When you print the records, keep every line identical to the original.

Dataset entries
■ ■ ■

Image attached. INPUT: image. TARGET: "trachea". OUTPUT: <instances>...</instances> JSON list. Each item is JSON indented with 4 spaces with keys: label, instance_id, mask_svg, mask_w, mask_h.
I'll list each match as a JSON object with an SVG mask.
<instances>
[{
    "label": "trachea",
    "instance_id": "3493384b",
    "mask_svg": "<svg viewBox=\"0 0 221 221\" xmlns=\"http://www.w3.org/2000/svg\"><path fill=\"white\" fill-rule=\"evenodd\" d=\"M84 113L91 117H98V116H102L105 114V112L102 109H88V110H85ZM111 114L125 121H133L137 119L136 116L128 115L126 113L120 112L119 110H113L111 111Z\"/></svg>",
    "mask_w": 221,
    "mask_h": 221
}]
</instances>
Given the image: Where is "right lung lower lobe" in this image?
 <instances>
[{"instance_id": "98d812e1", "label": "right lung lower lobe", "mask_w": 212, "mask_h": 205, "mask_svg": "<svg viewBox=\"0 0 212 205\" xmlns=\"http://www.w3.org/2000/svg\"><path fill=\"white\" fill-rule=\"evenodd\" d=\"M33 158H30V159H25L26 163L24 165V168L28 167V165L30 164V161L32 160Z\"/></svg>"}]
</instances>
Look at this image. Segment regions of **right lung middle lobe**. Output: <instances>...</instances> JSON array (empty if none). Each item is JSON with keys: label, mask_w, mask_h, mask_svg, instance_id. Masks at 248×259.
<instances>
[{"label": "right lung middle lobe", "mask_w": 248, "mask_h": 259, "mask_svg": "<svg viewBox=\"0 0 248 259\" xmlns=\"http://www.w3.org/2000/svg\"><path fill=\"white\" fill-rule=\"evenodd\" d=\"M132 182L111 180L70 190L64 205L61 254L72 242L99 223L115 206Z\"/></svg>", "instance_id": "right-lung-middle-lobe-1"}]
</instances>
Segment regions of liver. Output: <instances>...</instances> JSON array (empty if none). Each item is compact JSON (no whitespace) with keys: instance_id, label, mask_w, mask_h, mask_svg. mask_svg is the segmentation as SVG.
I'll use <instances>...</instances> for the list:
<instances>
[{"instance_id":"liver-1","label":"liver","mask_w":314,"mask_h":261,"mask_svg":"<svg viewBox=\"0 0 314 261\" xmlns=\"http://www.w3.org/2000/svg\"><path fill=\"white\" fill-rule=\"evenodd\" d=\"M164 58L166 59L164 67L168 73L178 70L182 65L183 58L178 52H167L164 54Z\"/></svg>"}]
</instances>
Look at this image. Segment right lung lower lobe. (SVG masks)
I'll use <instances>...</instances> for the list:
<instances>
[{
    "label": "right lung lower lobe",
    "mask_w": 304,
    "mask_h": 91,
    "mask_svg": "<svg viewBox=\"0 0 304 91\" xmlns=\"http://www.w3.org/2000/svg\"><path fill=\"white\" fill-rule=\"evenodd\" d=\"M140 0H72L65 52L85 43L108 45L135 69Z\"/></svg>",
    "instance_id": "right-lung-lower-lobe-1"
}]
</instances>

■ ■ ■

[TASK OUTPUT]
Image attached. INPUT: image. TARGET: "trachea". OUTPUT: <instances>...</instances> JSON list. Each item is JSON indented with 4 spaces with keys: label, instance_id, mask_svg, mask_w, mask_h.
I'll list each match as a JSON object with an SVG mask.
<instances>
[{
    "label": "trachea",
    "instance_id": "3493384b",
    "mask_svg": "<svg viewBox=\"0 0 221 221\" xmlns=\"http://www.w3.org/2000/svg\"><path fill=\"white\" fill-rule=\"evenodd\" d=\"M84 113L91 117H98V116H102L105 114V112L102 109H88V110H85ZM111 114L125 121H133L137 119L136 116L128 115L126 113L120 112L119 110H113L111 111Z\"/></svg>",
    "mask_w": 221,
    "mask_h": 221
}]
</instances>
Given the image: Where is "right lung lower lobe" in this image?
 <instances>
[{"instance_id": "98d812e1", "label": "right lung lower lobe", "mask_w": 212, "mask_h": 205, "mask_svg": "<svg viewBox=\"0 0 212 205\" xmlns=\"http://www.w3.org/2000/svg\"><path fill=\"white\" fill-rule=\"evenodd\" d=\"M33 158H30V159H25L26 163L24 165V168L28 167V165L30 164V161L32 160Z\"/></svg>"}]
</instances>
Look at this image. Segment regions of **right lung middle lobe**. Output: <instances>...</instances> JSON array (empty if none). Each item is JSON with keys: label, mask_w, mask_h, mask_svg, instance_id. Masks at 248×259.
<instances>
[{"label": "right lung middle lobe", "mask_w": 248, "mask_h": 259, "mask_svg": "<svg viewBox=\"0 0 248 259\" xmlns=\"http://www.w3.org/2000/svg\"><path fill=\"white\" fill-rule=\"evenodd\" d=\"M132 182L111 180L70 190L64 205L61 254L72 242L99 223L115 206Z\"/></svg>", "instance_id": "right-lung-middle-lobe-1"}]
</instances>
Segment regions of liver. Output: <instances>...</instances> JSON array (empty if none). Each item is compact JSON (no whitespace) with keys: instance_id, label, mask_w, mask_h, mask_svg. mask_svg is the segmentation as SVG.
I'll use <instances>...</instances> for the list:
<instances>
[{"instance_id":"liver-1","label":"liver","mask_w":314,"mask_h":261,"mask_svg":"<svg viewBox=\"0 0 314 261\" xmlns=\"http://www.w3.org/2000/svg\"><path fill=\"white\" fill-rule=\"evenodd\" d=\"M164 58L166 59L164 67L168 73L178 70L182 65L183 58L178 52H167L164 54Z\"/></svg>"}]
</instances>
Look at this image. Segment right lung lower lobe. (SVG masks)
I'll use <instances>...</instances> for the list:
<instances>
[{
    "label": "right lung lower lobe",
    "mask_w": 304,
    "mask_h": 91,
    "mask_svg": "<svg viewBox=\"0 0 304 91\" xmlns=\"http://www.w3.org/2000/svg\"><path fill=\"white\" fill-rule=\"evenodd\" d=\"M140 0H72L65 52L85 43L108 45L135 69Z\"/></svg>",
    "instance_id": "right-lung-lower-lobe-1"
}]
</instances>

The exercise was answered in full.